Hi all,
Hoping that some of the RNAseq experts in here are having some pieces of advice on normalization/proceeding of following data analysis:
The study is about how a stressor is affecting a non-model species (no reference genome/transcriptome available) in terms of differential gene expression. We did a deep sequencing to make a reference transcriptome and sequenced the samples at a "lower depth":
Reference transcriptome de novo assembled (Trinity) from reads with a sequencing depth of 300 M (PE 2x150 nt). The statistics (TrinityStats), E50N90, BUSCO analysis, Blast2Go, Detonate (comparison of 3 assemblies - chose the best one) looks good. The reference is made from a non-stressed individual of the non-model organism.
Triplicate samples of "negative stress control", "positive stress control" and the "treatment" with a sequencing depth of 25M (PE 2x75nt)

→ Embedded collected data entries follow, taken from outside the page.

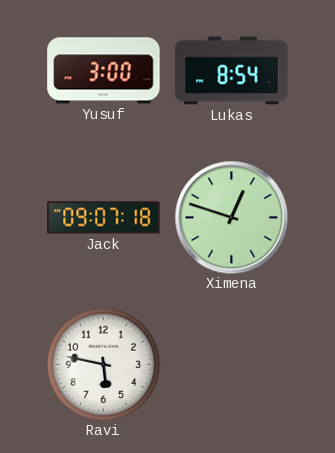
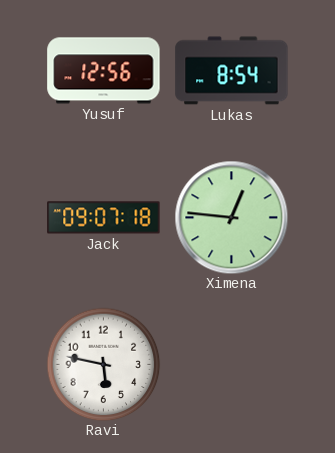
Yusuf: 3:00 -> 12:56
Ximena: 12:48 -> 12:46
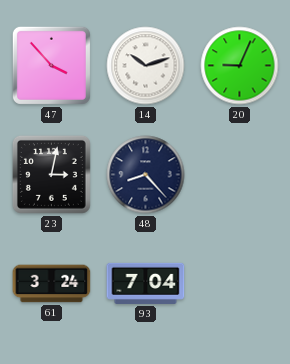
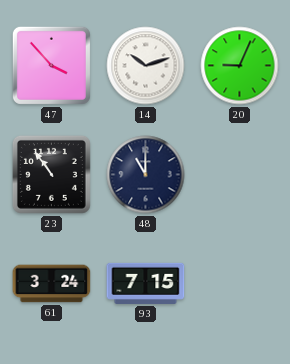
23: 3:02 -> 10:54
48: 8:23 -> 11:00
93: 7:04 -> 7:15
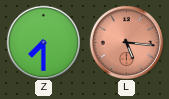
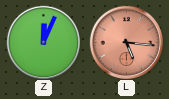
Z: 7:30 -> 12:04
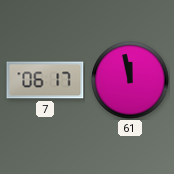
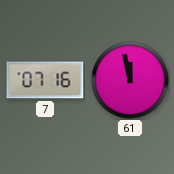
7: 06:17 -> 07:16
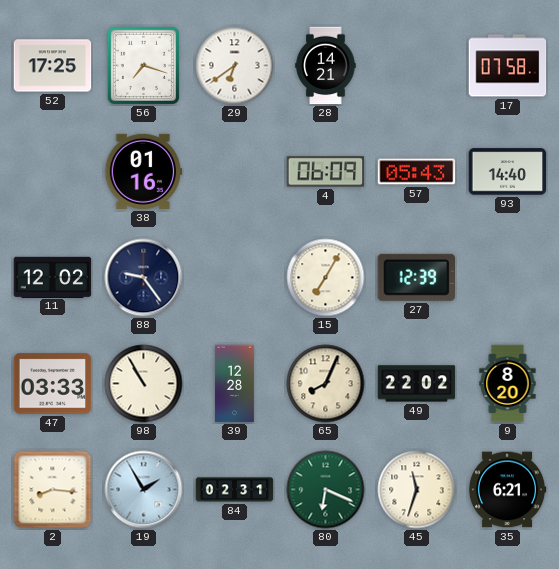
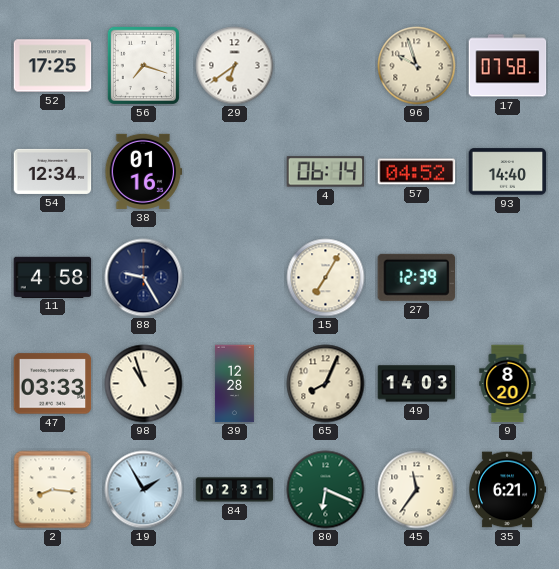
28: 14:21 -> none
96: none -> 9:57
54: none -> 12:34
4: 06:09 -> 06:14
57: 05:43 -> 04:52
11: 12:02 -> 4:58
88: 9:24 -> 9:25
98: 10:55 -> 10:57
49: 22:02 -> 14:03
45: 11:33 -> 11:36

How is the best way to use the reference transcriptome in order to determine differential gene expression of the samples? any tips/tricks on how to normalize?
Thank you!
I'm no expert, but you could use your reference transcriptome to map reads of your treatments and obtain counts (kallisto, or you can take the single mapping reads as counts I think), however, you will be missing out on all the isoforms specific to that treatment. You can normalize using edgeR's TMM method ( an explanation here), and I am pretty sure the way from there to determine differential expression is pretty standard (maybe look at edgeR's vignettes?).
PS- Is it E50N90 or E90N50?
Ops, I meant E90N50 :-)
Thank you! I have considered kallisto as well
The Trinity wiki provides a lot of guidance for exactly what you want to do: https://github.com/trinityrnaseq/trinityrnaseq/wiki/Post-Transcriptome-Assembly-Downstream-Analyses
Since you will be aligning to your transcriptome you will want to rescue multi-mapped reads. The Trinity developers recommend Kallisto, Salmon or RSEM.
As a personal note, my workflow is to map to the assembly using bowtie, estimate abundance using RSEM and then normalization and differential testing using edgeR's TMM method.